AZ hung up feeling somewhat slighted. He wanted to feel Baron’s hard white flesh against his. There was something special about this pale white boy that created an erection so hard on AZ, it was almost painful to go a week without seeing him. He was just a booty call; some dick on the side when AZ needed some sexual healing. But things were getting interesting between them. AZ went from seeing Baron once a week to twice a week. Yes, he loved his wife, but he was a gay man who loved to pitch, and catch too.
What was it about men that stirred a burning lust in the center of his belly? He was a married man with two kids, but still he was a drug kingpin on the down-low. For so many years, his secret had been safe, especially with Aoki dead. No one but his male lovers knew of his taste for men.
Could he ever go without dick? He’d tried. The year he’d met Wendy, it had been seven months since he’d been with a man. Having thrust himself into the drug world, his violent rise among the wolves in the game permitted no time for love. He was focused on business and making his money.
Wendy was supposed to be his female hope—the woman who corrected him and gave him a family.
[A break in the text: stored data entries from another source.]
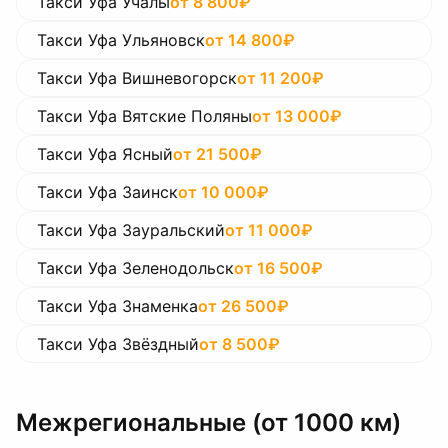
Такси Уфа Учалы
от
8 800
₽
Такси Уфа Ульяновск
от
14 800
₽
Такси Уфа Вишневогорск
от
11 200
₽
Такси Уфа Вятские Поляны
от
13 000
₽
Такси Уфа Ясный
от
21 500
₽
Такси Уфа Заинск
от
10 000
₽
Такси Уфа Зауральский
от
11 000
₽
Такси Уфа Зеленодольск
от
16 500
₽
Такси Уфа Знаменка
от
26 500
₽
Такси Уфа Звёздный
от
8 500
₽
Межрегиональные (от 1000 км)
They’d met at a fundraiser for breast cancer at the Lincoln Center in Washington D.C. Though his business was spreading poison on the streets, AZ wanted to make some difference with his money, and he wanted to rub elbows with a few political figures in D.C. He was well aware that in his line of business it was always good to have some powerful friends. AZ wanted his money to have limitless reach, and he was willing to contribute to various fundraisers, campaigns, transnational investments, and charities in the area. He wanted to induct himself into the business world and cement himself into the lives of folks that mattered. There was also the occasional blackmailing of someone of influence in case he got into a legal jam. AZ had to think three steps ahead of trouble. He had pushed his pawns farther onto the board, and now the pieces that mattered were moving right behind them.
That night at the D.C. fundraiser, he locked eyes with Wendy from across the room. It was a fleeting glance for her, but his gaze lingered. She looked radiant in her black lace corset dress and Gucci heels. There was something about this woman that attracted his attention. She seemed relevant in a room full of politicians, lobbyists, rich businessmen, and high-end lawyers. She was able to hold a conversation and match wits with the best in the room.
AZ approached her. Dressed handsomely in a Tom Ford suit with a price tag of seven thousand dollars, he exuded wealth. He couldn’t remember the last time he’d stepped to a woman and initiated the conversation. The ladies always approached him. But there he was, tapping his future wife on her shoulder and sparking up a conversation with her.
Wendy liked what she saw, and there was chemistry between them. The bonus for AZ was finding out that she was an assistant state’s attorney for Baltimore. He saw her position as a major advantage for him.
After a few dates with him, she fell in love, and AZ saw opportunity and a future with her. Not only would being with her cloak his homosexuality, but he could get inside her head and know her world. With Wendy being a prosecutor, AZ felt he had one up on the law. She believed he was a real estate developer. Why not? He had the knowledge and the wealth of the business. Together, they were a power couple.